The second reason for his critical importance is that he contributed many fundamental critical concepts to posterity.

Key Critical Concepts

  1. The Concept of Impersonal Poetry

    The poem has no relationship with the poet; it is an autonomous object independent of the poet. Once the poet has created it, there is no way to observe any links between them. If the poem and the poet are from different universes, ‘any explanation by origins will be a fallacy and a mistake.’ To explain the poem based on the poet is a mistake.

    The work of art is located ‘somewhere between the writer and the reader; it has a reality which is not simply the reality of what the writer is trying to ‘express’, or his experience of writing it, or of the experience of the reader or the writer as reader.’

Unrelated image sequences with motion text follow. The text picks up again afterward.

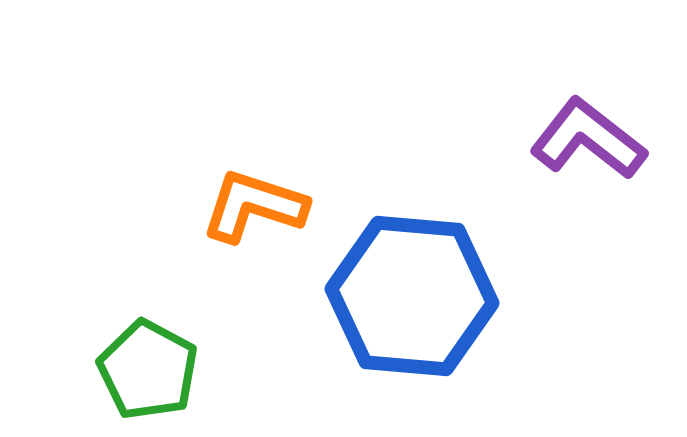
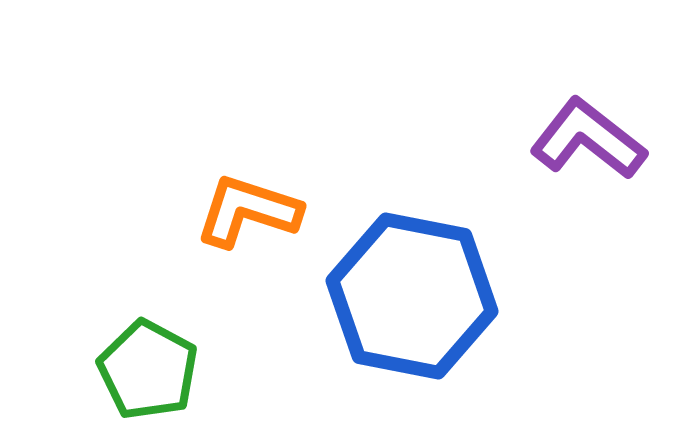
orange L-shape: moved 6 px left, 5 px down
blue hexagon: rotated 6 degrees clockwise
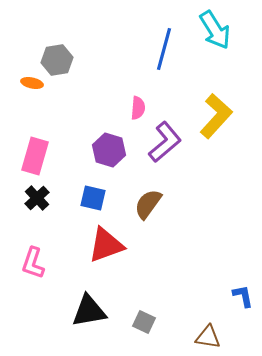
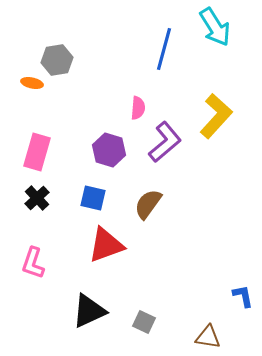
cyan arrow: moved 3 px up
pink rectangle: moved 2 px right, 4 px up
black triangle: rotated 15 degrees counterclockwise
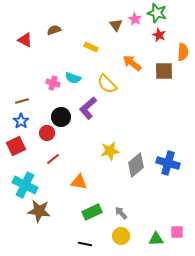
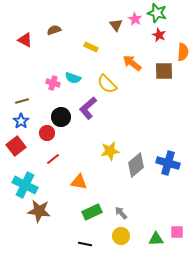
red square: rotated 12 degrees counterclockwise
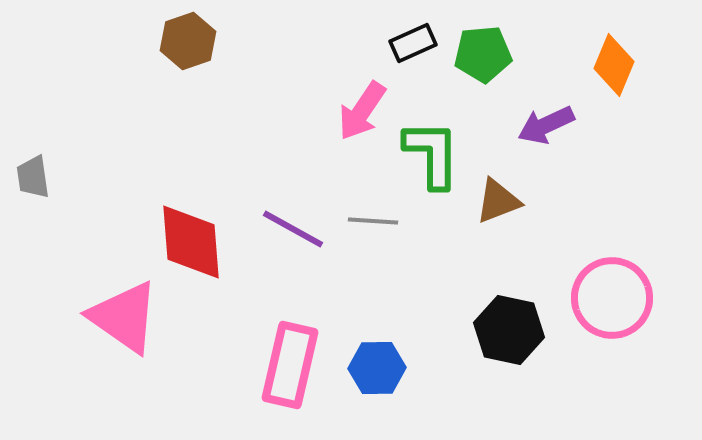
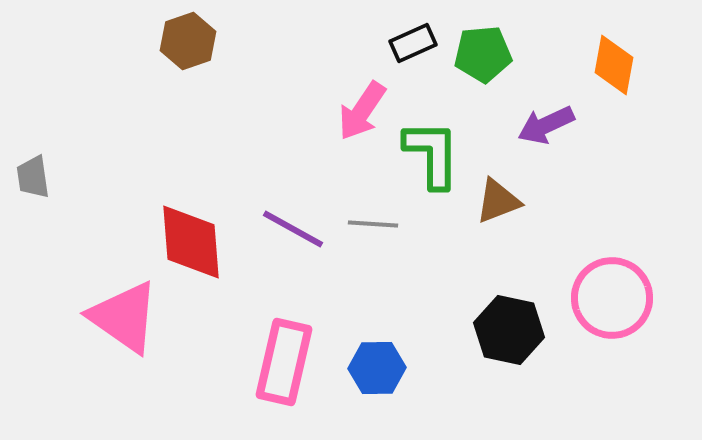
orange diamond: rotated 12 degrees counterclockwise
gray line: moved 3 px down
pink rectangle: moved 6 px left, 3 px up
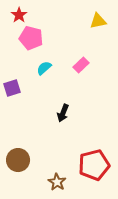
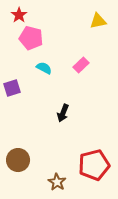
cyan semicircle: rotated 70 degrees clockwise
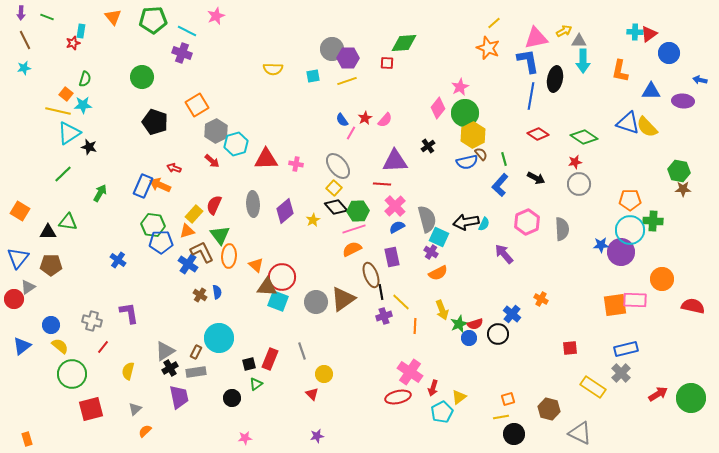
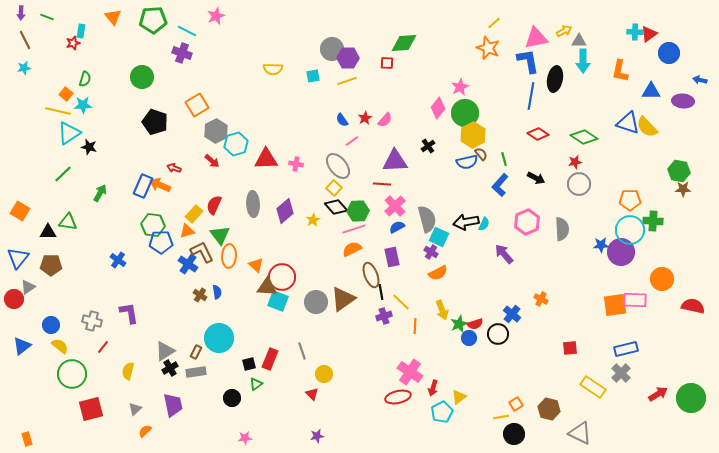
pink line at (351, 133): moved 1 px right, 8 px down; rotated 24 degrees clockwise
purple trapezoid at (179, 397): moved 6 px left, 8 px down
orange square at (508, 399): moved 8 px right, 5 px down; rotated 16 degrees counterclockwise
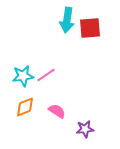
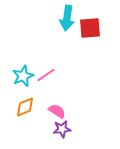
cyan arrow: moved 2 px up
cyan star: rotated 15 degrees counterclockwise
purple star: moved 23 px left
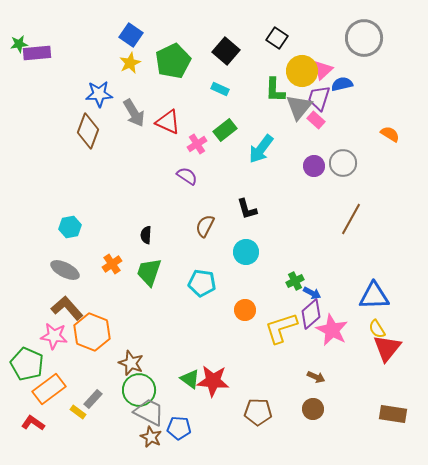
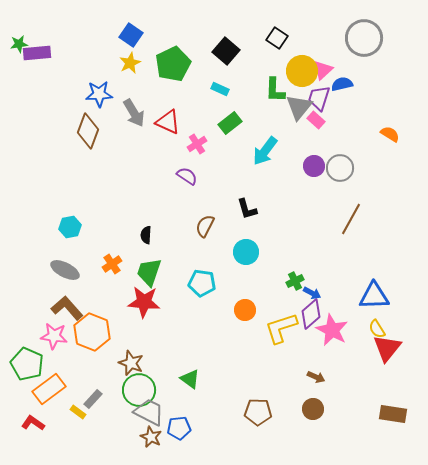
green pentagon at (173, 61): moved 3 px down
green rectangle at (225, 130): moved 5 px right, 7 px up
cyan arrow at (261, 149): moved 4 px right, 2 px down
gray circle at (343, 163): moved 3 px left, 5 px down
red star at (213, 381): moved 69 px left, 79 px up
blue pentagon at (179, 428): rotated 10 degrees counterclockwise
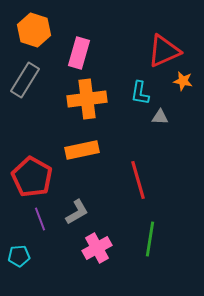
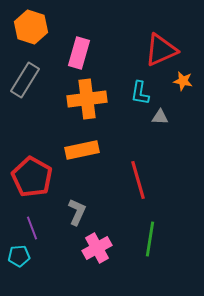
orange hexagon: moved 3 px left, 3 px up
red triangle: moved 3 px left, 1 px up
gray L-shape: rotated 36 degrees counterclockwise
purple line: moved 8 px left, 9 px down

    The poem ‘in some sense, has its own life […] the feeling or emotion, or vision resulting from the poem is something different from the feeling or emotion or vision in the mind of the poet.’

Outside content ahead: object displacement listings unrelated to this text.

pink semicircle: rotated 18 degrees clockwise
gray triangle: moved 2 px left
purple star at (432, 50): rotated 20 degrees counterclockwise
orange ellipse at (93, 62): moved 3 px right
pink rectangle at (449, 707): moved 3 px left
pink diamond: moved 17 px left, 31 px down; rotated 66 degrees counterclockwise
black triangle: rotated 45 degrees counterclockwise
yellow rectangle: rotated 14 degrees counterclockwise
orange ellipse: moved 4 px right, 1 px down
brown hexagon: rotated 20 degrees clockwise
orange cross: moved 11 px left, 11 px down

    Creation is ‘when something new has happened, something that cannot wholly be explained by anything that went before.’ Thus, true literary creation cannot be explained by origins.

‘Poetry is not a turning loose of emotion, but an escape from emotion; it is not the expression of personality, but an escape from personality.’ You are not trying to express what you feel, but you try to liberate yourself from your fears, emotions, and feelings, to go far beyond what you feel because you don’t like what you feel.

‘The more perfect the artist, the more completely separate in him will be the man who suffers and the mind which creates; the more perfectly will the mind digest and transmute the passions which are its material.’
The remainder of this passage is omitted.